In this investigation of radical formation and reaction in γ- irradiated DNA and model compounds, we report the conversion of the guanine cation radical (one-electron oxidized guanine, G·+) to the C1′ sugar radical and another sugar radical at the C3′ or C4′ position (designated C3′·/C4′·) by visible and UV photolysis. Electron spin resonance (ESR) spectroscopic investigations were performed on salmon testes DNA as well as 5′-dGMP, 3′-dGMP, 2′-deoxyguanosine and other nucleosides/nucleotides as model systems. DNA samples (25– 150 mg/ml D2O) were prepared with Tl3+ or Fe(CN)3−6 as electron scavengers. Upon γ irradiation of such samples at 77 K, the electron-gain path in the DNA is strongly suppressed and predominantly G·+ is found; after UV or visible photolysis, the fraction of the C1′ sugar radical increases with a concomitant reduction in the fraction of G·+. In model systems, 3′- dGMP+·; and 5′-dGMP were produced by attack of Cl·−2 on the parent nucleotide in 7 M LiCl glass.

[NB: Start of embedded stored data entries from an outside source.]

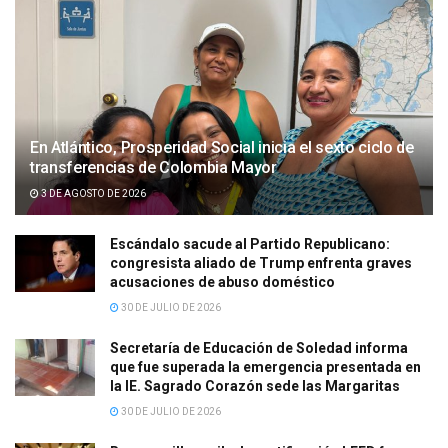
En Atlántico, Prosperidad Social inicia el sexto ciclo de
transferencias de Colombia Mayor
3 DE AGOSTO DE 2026
Escándalo sacude al Partido Republicano:
congresista aliado de Trump enfrenta graves
acusaciones de abuso doméstico
30 DE JULIO DE 2026
Secretaría de Educación de Soledad informa
que fue superada la emergencia presentada en
la IE. Sagrado Corazón sede las Margaritas
30 DE JULIO DE 2026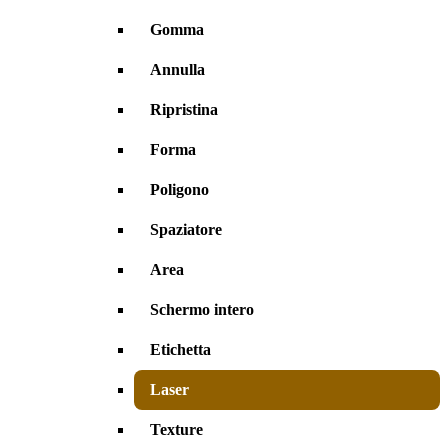
Gomma
Annulla
Ripristina
Forma
Poligono
Spaziatore
Area
Schermo intero
Etichetta
Laser
Texture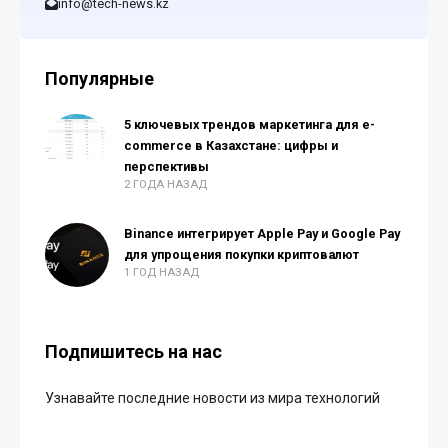
info@tech-news.kz
Популярные
5 ключевых трендов маркетинга для e-
commerce в Казахстане: цифры и
перспективы
2 ГОДА НАЗАД
Binance интегрирует Apple Pay и Google Pay
для упрощения покупки криптовалют
1 ГОД НАЗАД
Подпишитесь на нас
Узнавайте последние новости из мира технологий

Subsequent visible photolysis of the 3′-dGMP (77 K) results predominantly in formation of C1′· whereas photolysis of 5′-dGMP results predominantly in formation of C3′·/C4′·. We propose that sugar radical formation is a result of delocalization of the hole in the electronically excited base cation radical into the sugar ring, followed by deprotonation at specific sites on the sugar.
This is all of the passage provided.